[Items listed in a dataset]

▬▬▬

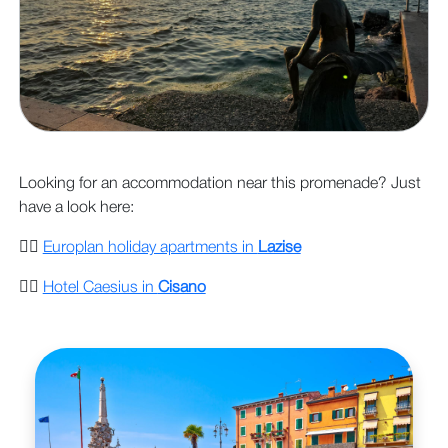
Looking for an accommodation near this promenade? Just
have a look here:
👉🏻
Europlan holiday apartments in
Lazise
👉🏻
Hotel Caesius in
Cisano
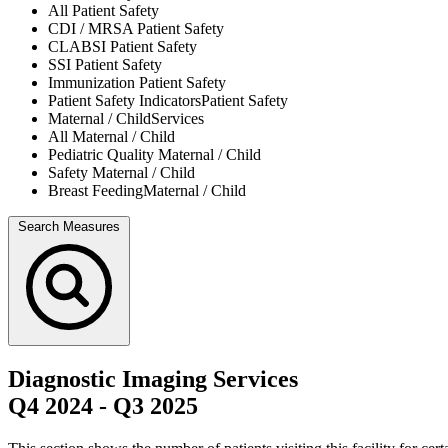
All
Patient Safety
CDI / MRSA
Patient Safety
CLABSI
Patient Safety
SSI
Patient Safety
Immunization
Patient Safety
Patient Safety Indicators
Patient Safety
Maternal / Child
Services
All
Maternal / Child
Pediatric Quality
Maternal / Child
Safety
Maternal / Child
Breast Feeding
Maternal / Child
Search Measures
Diagnostic Imaging Services
Q4 2024
-
Q3 2025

▬▬▬

Look through the records above for the word "Services" and state how many lines contain it, giving the number alone.

> [Answer to the problem]: 2